* [Dataset entries]:
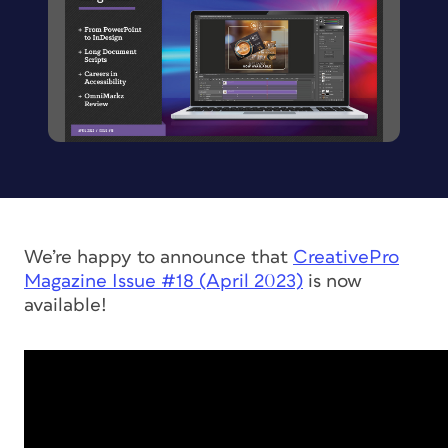
We’re happy to announce that
CreativePro
Magazine
Issue #18 (April 2023)
is now
available!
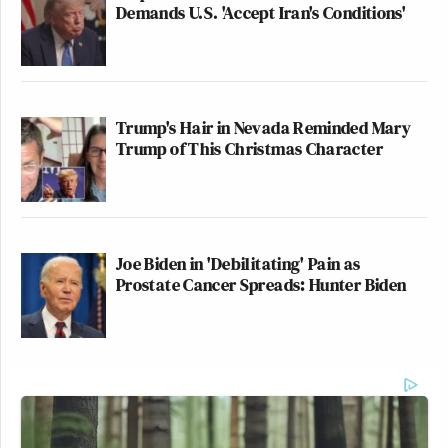
Demands U.S. 'Accept Iran's Conditions'
Trump's Hair in Nevada Reminded Mary
Trump of This Christmas Character
Joe Biden in 'Debilitating' Pain as
Prostate Cancer Spreads: Hunter Biden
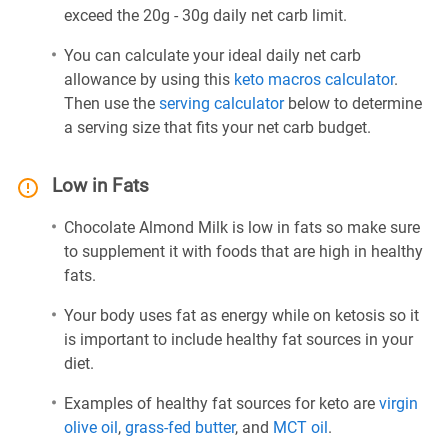
exceed the 20g - 30g daily net carb limit.
You can calculate your ideal daily net carb
allowance by using this
keto macros calculator
.
Then use the
serving calculator
below to determine
a serving size that fits your net carb budget.
Low in Fats
Chocolate Almond Milk is low in fats so make sure
to supplement it with foods that are high in healthy
fats.
Your body uses fat as energy while on ketosis so it
is important to include healthy fat sources in your
diet.
Examples of healthy fat sources for keto are
virgin
olive oil
,
grass-fed butter
, and
MCT oil
.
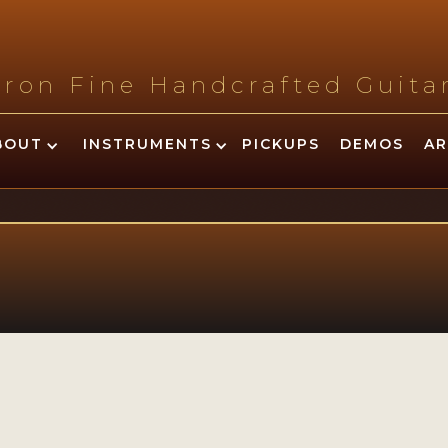
tron Fine Handcrafted Guit
BOUT
INSTRUMENTS
PICKUPS
DEMOS
AR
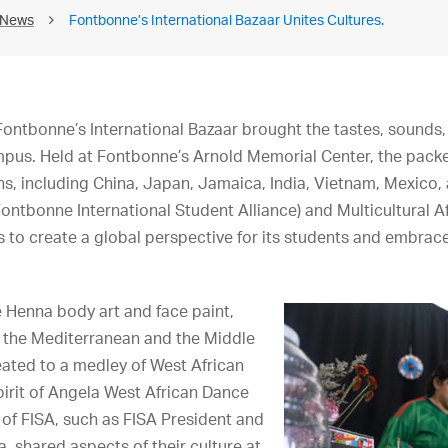
 News
Fontbonne’s International Bazaar Unites Cultures.
ntbonne’s International Bazaar brought the tastes, sounds,
mpus. Held at Fontbonne’s Arnold Memorial Center, the pack
ns, including China, Japan, Jamaica, India, Vietnam, Mexico,
ontbonne International Student Alliance) and Multicultural Af
 to create a global perspective for its students and embrace 
e Henna body art and face paint,
, the Mediterranean and the Middle
eated to a medley of West African
irit of Angela West African Dance
f FISA, such as FISA President and
, shared aspects of their culture at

* [Exercise brief]:
Beginning with the first line of the material above, please output each line exactly through the line that contains "e Henna body", and only those, leaving out pictures.

* [Written response]:
We’re happy to announce that
CreativePro
Magazine
Issue #18 (April 2023)
is now
available!
Demands U.S. 'Accept Iran's Conditions'
Trump's Hair in Nevada Reminded Mary
Trump of This Christmas Character
Joe Biden in 'Debilitating' Pain as
Prostate Cancer Spreads: Hunter Biden
exceed the 20g - 30g daily net carb limit.
You can calculate your ideal daily net carb
allowance by using this
keto macros calculator
.
Then use the
serving calculator
below to determine
a serving size that fits your net carb budget.
Low in Fats
Chocolate Almond Milk is low in fats so make sure
to supplement it with foods that are high in healthy
fats.
Your body uses fat as energy while on ketosis so it
is important to include healthy fat sources in your
diet.
Examples of healthy fat sources for keto are
virgin
olive oil
,
grass-fed butter
, and
MCT oil
.
tron Fine Handcrafted Guit
BOUT
INSTRUMENTS
PICKUPS
DEMOS
AR
 News
Fontbonne’s International Bazaar Unites Cultures.
ntbonne’s International Bazaar brought the tastes, sounds,
mpus. Held at Fontbonne’s Arnold Memorial Center, the pack
ns, including China, Japan, Jamaica, India, Vietnam, Mexico,
ontbonne International Student Alliance) and Multicultural Af
 to create a global perspective for its students and embrace 
e Henna body art and face paint,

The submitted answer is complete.